Dans ce cas, quel est le véritable sujet de la réforme fiscale?
L’élargissement de l’assiette fiscale est LE véritable enjeu. Le problème au Maroc n’a jamais été celui des taux, mais bien celui de l’assiette. Les taux au Maroc «aboient mais ne mordent pas». Quand deux tiers des entreprises s’arrangent pour déclarer des bénéfices nuls ou des déficits, il ne sert à rien de se disputer au sujet des taux. Ces entreprises ne sont jamais soumises à l’impôt. De qui se moque-t-on? Idem pour le secteur agricole, grand absent des débats de ces Assises.
Pourquoi le gouvernement n’arrive-t-il pas à élargir l’assiette fiscale?
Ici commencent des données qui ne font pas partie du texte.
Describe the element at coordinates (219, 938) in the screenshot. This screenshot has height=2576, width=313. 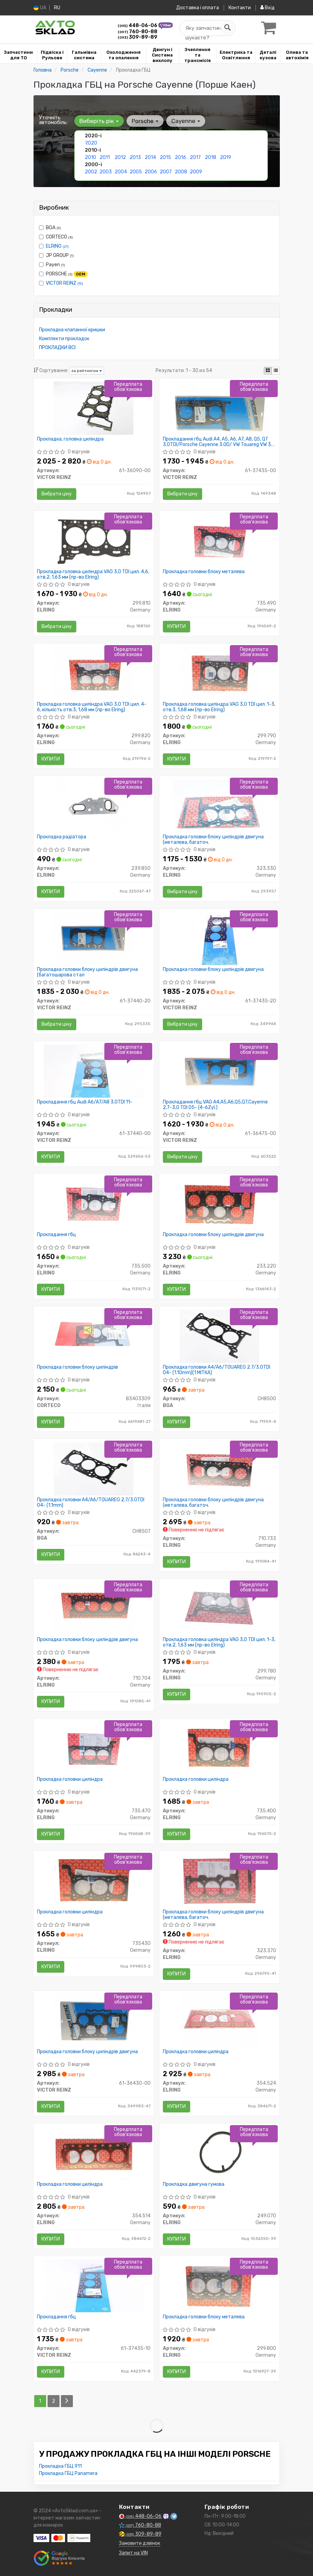
I see `[Прокладка головки блоку циліндрів двигуна VICTOR REINZ 61-37435-20]` at that location.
Ceci s’explique par le laxisme des textes sur l’IS qui permettent mille et une possibilités de déduction et de calcul de revenus non imposables, rendant possible cette évasion légalisée. Une entreprise peut recourir à ces manœuvres avec l’aide d’un bon expert-comptable ou d’un comptable agréé. Il faut mettre fin à cette situation, traquer ces entreprises et leurs pratiques. Mais ni la CGEM, ni les professionnels œuvrant dans ce domaine, qui se font de l’argent au moyen du business de l’optimisation fiscale, n’ont intérêt à s’intéresser à ce sujet.
Une des recommandations consiste à baisser les taux de l’IS. N’y a-t-il pas de risque pour les équilibres budgétaires?
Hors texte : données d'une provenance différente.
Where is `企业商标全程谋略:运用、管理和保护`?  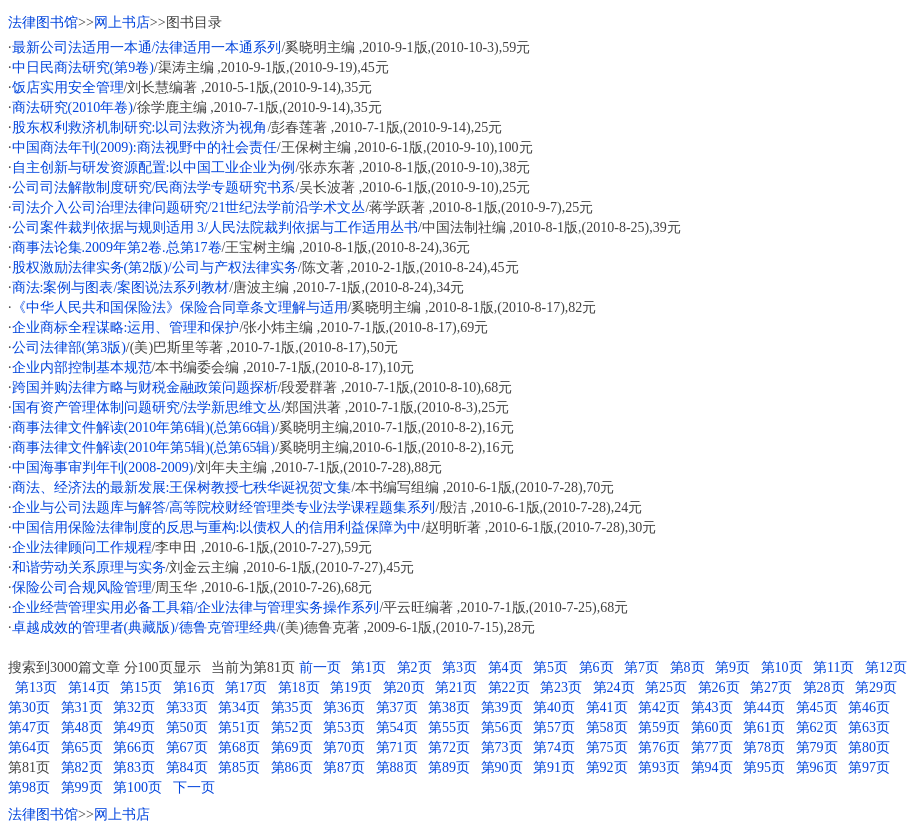 企业商标全程谋略:运用、管理和保护 is located at coordinates (126, 327).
On trompe les gens en faisant croire que le problème fiscal est celui des taux de l’IS. Je le répète: le problème au Maroc est celui de l’assiette. Même avec un taux de 90%, les entreprises au Maroc s’arrangent pour présenter aux impôts une base imposable égale à zéro. L’autre escroquerie intellectuelle consiste en la comparaison internationale des taux de l’IS pour nous dire que le taux de 30% au Maroc est élevé. Cet exercice ne rime à rien. Les statistiques de la DGI montrent que 80% des entreprises imposables sont cantonnées au taux de 10%. La comparaison de l’IS au Maroc et en Irlande ne tient donc pas du tout. Enfin, le gouvernement a conditionné la baisse des taux à l’élargissement de l’assiette. Maintenant, le gouvernement ne fait rien pour élargir l’assiette.
Le Maroc s’apprête à retirer des avantages fiscaux offerts dans les zones franches d’exportation et à CFC. Quelle lecture faites-vous de cette décision voulue par l’Union européenne?
Cette affaire nous montre à quel point nous avons perdu notre souveraineté fiscale, notre souveraineté tout court. Nous ne sommes plus libres de nos choix. Mais ce qui est terrible, ce que nous ne sommes plus en cohérence avec des choix qui nous ont été dictés, il y a vingt ans de cela. Entre-temps, ceux qui nous ont imposé ces choix ont changé d’intérêts et de stratégie… et nous sommes obligés de les suivre. Les choix cinquantenaires du Maroc consistaient à tabler sur le secteur privé et sur une ouverture à l’international assortie de la promotion de l’export. Des mesures fiscales (abattements, exonérations, banques offshore) ont été prises pour traduire ces choix, et ces décisions sont au service du modèle d’un développement. Pendant ce temps-là, l’Europe a connu une crise, elle fait face à l’érosion des bases d’imposition avec l’évasion des GAFA. L’UE a élaboré de nouvelles règles en fonction de ses propres enjeux ; or, nous n’avons pas les mêmes intérêts. Si on est cohérents, on ne doit pas suivre les mêmes choix. Nos intérêts sont divergents. Mais qu’à cela ne tienne: nos choix devront s’aligner sur les leurs. Pourtant, nous sommes en quête d’investisseurs internationaux et d’intégration dans l’économie mondiale. Si on prend ces décisions, on scie la branche sur laquelle on est assis.